Now, however, this is being taken to a whole new level with smartphones. A security researcher has developed a type of non-volatile virus that is purposely placed on your phone. Once this “app” is installed, it then starts to record and transmit everything from physical location to audio and video of what is around the phone, it can even be set up to watch your browsing history or your texting (SMS) chats. This is being hailed as the first eavesdropping spyware of its kind.
Generally, the app would be delivered in the form of a legitimate application (such as Evernote, Facebook or WordsWithFriends) which is downloaded from a third-party source outside of the Google system. The hackers take this legitimate application, insert this extra app, put it all back together and no one is the wiser. It’s when this app is installed that a separate background process is started which installs this spyware.

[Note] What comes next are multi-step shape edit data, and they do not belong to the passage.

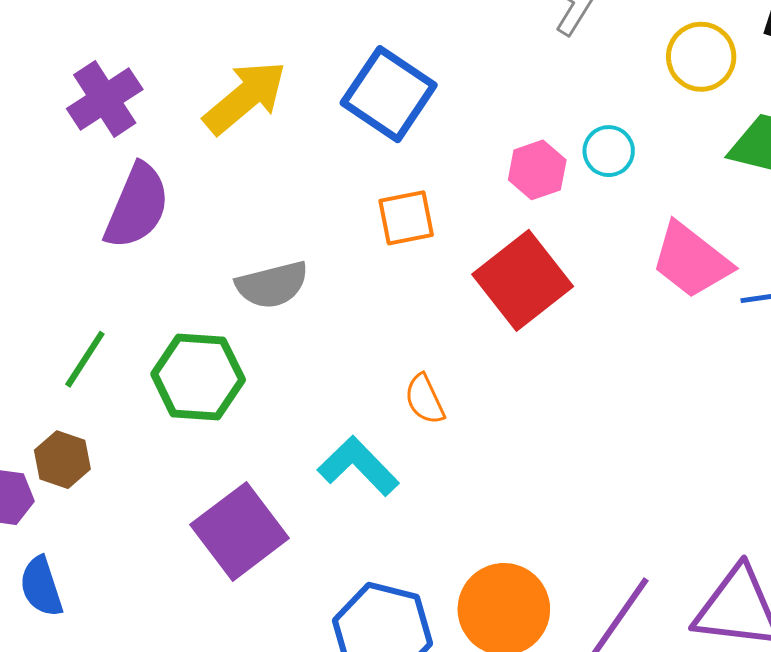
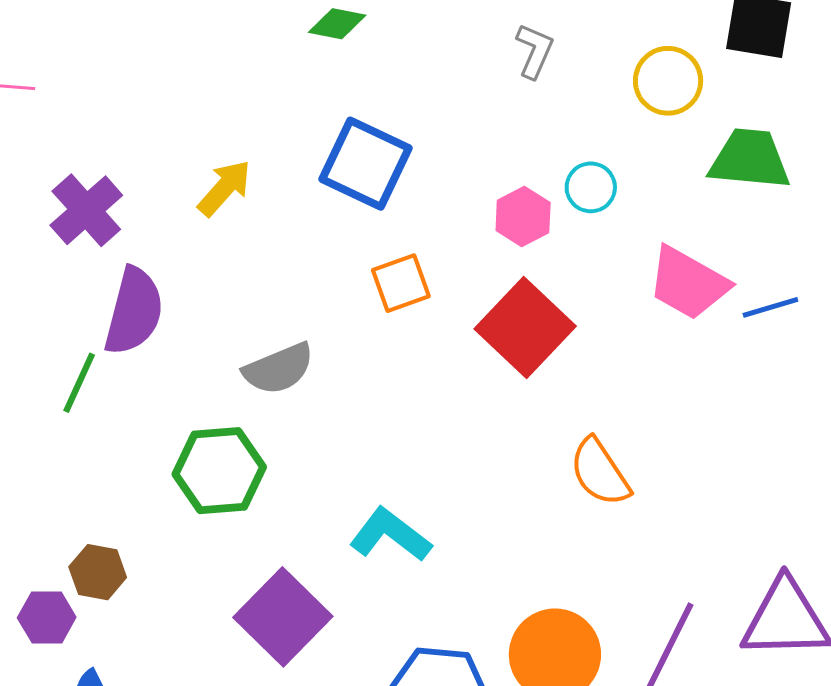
yellow arrow: (245, 97) -> (224, 188), size x0.7
green line: (85, 359) -> (79, 383), moved
orange semicircle: (425, 399) -> (600, 472), moved, size x1.4

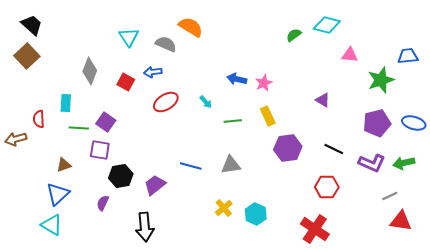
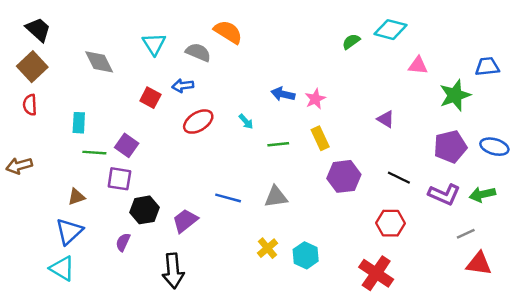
gray diamond: (90, 71) -> (99, 62), moved, turned -48
red semicircle: (39, 119) -> (30, 105), moved

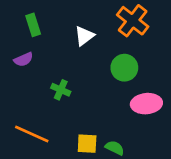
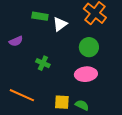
green rectangle: (33, 25) -> (40, 16), moved, turned -63
pink ellipse: (146, 104) -> (86, 74), moved

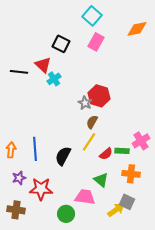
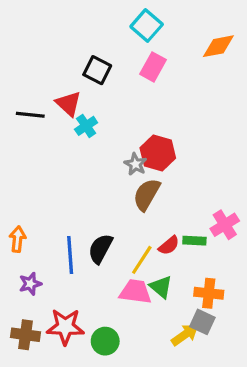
brown semicircle: (92, 122) -> (147, 194), size x1.5
yellow line: (89, 142) -> (142, 260), moved
blue line: (35, 149) -> (70, 255), moved
orange cross: (131, 174) -> (209, 293), moved
red star: (41, 189) -> (65, 327), moved
pink trapezoid: (85, 197) -> (135, 292), moved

Do not be too alarmed yet. This particular example was created by a reputable firm that has solved many problems with hacking in its various forms over the years. But it does showcase how vulnerable a smartphone can be when apps are obtained from stores other than Google or Apple. It also emphasizes the need for proper protection using an anti-virus app and/or regular updates.
From a forensics standpoint, the new spyware may give us a clue about what has been taken and where it has gone by monitoring data traffic to and from the phone. This gives our investigators a starting point into determining damage, and if there is enough evidence to prosecute the hacker.